What you have to do: Find the lines below that contain the string "二人用掛け合い台本". Copy each one.

[Data items]

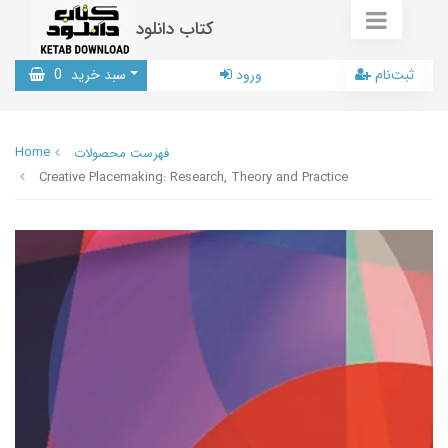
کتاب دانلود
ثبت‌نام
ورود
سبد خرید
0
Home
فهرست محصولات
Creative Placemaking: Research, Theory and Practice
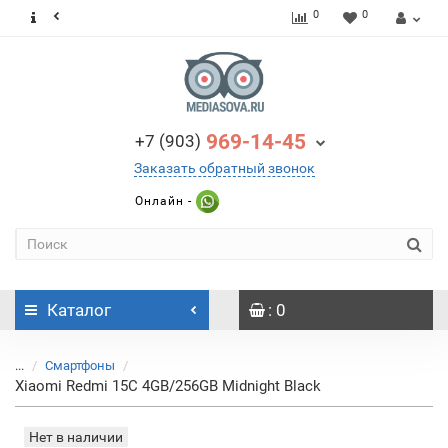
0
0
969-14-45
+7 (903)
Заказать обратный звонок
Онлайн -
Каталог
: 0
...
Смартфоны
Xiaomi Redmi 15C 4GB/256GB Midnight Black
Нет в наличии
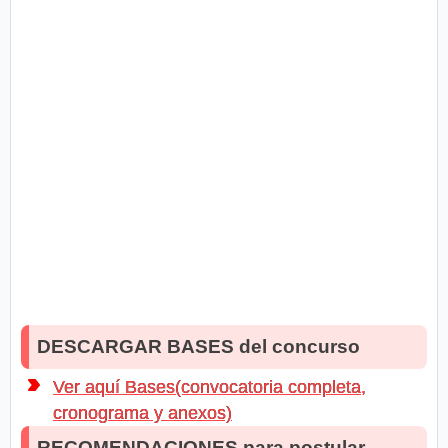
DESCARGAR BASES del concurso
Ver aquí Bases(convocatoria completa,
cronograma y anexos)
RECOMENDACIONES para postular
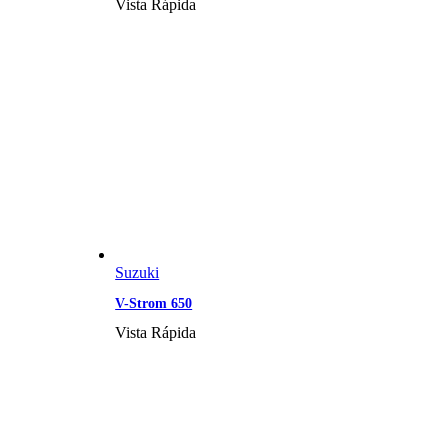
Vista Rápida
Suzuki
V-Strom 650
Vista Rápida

* * *

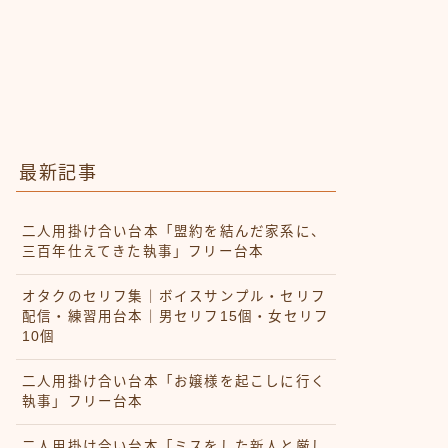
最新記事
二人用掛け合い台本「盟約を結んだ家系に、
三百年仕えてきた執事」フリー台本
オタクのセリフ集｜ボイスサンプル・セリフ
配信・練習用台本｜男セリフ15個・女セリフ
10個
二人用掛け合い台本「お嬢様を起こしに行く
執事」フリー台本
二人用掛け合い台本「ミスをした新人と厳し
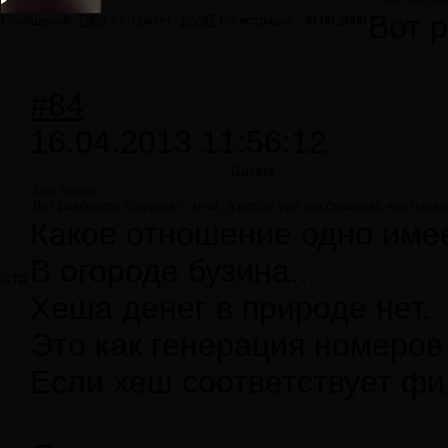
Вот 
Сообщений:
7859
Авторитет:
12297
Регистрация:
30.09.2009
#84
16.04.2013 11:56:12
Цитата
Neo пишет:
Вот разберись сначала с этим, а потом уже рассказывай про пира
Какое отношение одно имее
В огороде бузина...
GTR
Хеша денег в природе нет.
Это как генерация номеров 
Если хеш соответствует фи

Expected answer:
二人用掛け合い台本「盟約を結んだ家系に、
二人用掛け合い台本「お嬢様を起こしに行く
二人用掛け合い台本「ミスをした新人と厳し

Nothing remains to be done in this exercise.